Open-sourcing the Semantic Layered Research Platform: A Roadmap

| 1 Comment

Yesterday, I promised a bit more detail on what components we'll be open-sourcing under the SLRP banner over the coming weeks and months. We've added much of this information to the SLRP homepage, but I wanted to include it here as well.


The Semantic Layered Research Platform (SLRP, pronounced slurp) is the collective name for the family of software components produced by the IBM Advanced Technology group to utilize semantics throughout the application stack. We'll be releasing these components to the open-source community over the next few months as we polish the initial versions of them and prepare supporting materials (examples, how-tos, documentation, ...). This post is a summary of the components that we'll be releasing, with a brief description of each. The list is arranged in a rough approximation of the order in which we think we'll be able to release them, but the order is very much subject to change.

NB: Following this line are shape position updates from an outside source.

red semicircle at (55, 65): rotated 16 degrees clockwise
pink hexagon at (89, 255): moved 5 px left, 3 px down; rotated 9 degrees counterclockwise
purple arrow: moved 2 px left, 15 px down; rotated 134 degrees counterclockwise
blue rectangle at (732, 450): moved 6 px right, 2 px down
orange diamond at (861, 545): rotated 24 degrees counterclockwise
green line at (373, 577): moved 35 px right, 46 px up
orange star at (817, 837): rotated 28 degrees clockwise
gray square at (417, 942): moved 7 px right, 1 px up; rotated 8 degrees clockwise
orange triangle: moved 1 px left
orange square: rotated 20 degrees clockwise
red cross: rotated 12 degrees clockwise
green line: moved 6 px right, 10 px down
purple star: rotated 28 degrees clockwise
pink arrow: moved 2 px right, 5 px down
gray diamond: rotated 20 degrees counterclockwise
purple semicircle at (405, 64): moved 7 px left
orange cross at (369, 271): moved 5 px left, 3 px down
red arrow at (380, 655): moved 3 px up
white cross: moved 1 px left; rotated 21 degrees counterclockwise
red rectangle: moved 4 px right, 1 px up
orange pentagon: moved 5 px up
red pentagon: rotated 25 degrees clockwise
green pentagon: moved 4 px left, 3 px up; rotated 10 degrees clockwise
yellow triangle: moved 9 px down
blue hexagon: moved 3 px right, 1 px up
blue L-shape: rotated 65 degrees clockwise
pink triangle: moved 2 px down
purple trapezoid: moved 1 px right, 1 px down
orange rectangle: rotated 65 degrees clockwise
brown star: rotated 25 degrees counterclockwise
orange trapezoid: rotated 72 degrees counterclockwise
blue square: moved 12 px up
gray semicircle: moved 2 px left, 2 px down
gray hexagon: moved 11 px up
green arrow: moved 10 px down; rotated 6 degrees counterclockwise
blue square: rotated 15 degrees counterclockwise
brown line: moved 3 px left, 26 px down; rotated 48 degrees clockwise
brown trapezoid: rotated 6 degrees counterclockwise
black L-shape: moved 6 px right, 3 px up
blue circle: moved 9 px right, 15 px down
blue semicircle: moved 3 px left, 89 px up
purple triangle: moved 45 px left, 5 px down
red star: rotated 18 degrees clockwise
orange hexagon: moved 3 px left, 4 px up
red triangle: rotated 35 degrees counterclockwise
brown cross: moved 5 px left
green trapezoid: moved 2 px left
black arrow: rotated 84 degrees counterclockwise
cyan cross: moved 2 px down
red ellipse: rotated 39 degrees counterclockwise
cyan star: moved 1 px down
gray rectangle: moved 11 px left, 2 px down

  1. Boca1. Boca is the foundation of many of our components. It is an enterprise-featured RDF store that provides support for multiple users, distributed clients, offline work, real-time notification, named-graph modularization, versioning, access controls, and transactions with preconditions. Matt's written more about Boca here. Along with Boca are included two subsystems which may also be interesting on their own:

    • Glitter. Glitter is a SPARQL engine independent of any particular backend. It allows interfaces to backend data sources to plugin to the core engine and generate solutions for portions of SPARQL queries with varying granularity. The core engine orchestrates query rewriting, optimization, and execution, and composes solutions generated by the backend. A Boca-specific backend allows SPARQL queries to be compiled to Boca's temporal database schema.
    • Sleuth. Sleuth provides full-text search capabilities for text literals within Boca. Text literals are indexed with Apache Lucene, and the index also stores information about the named graph, subject, and predicate to which the literal is attached.
  2. DDR. The Distributed Data Repository (DDR) is the binary counterpart to Boca. It's a write-once, read-many store for binary data. Content within DDR receives an LSID, and a registry of metadata extractors ("scrapers") allows metadata to be pulled from the content and stored into a companion Boca server. DDR contains an LSID resolver that returns the stored binary content for the LSID getData() call and returns the Boca named graph containing the metadata in response to the LSID getMetadata() call.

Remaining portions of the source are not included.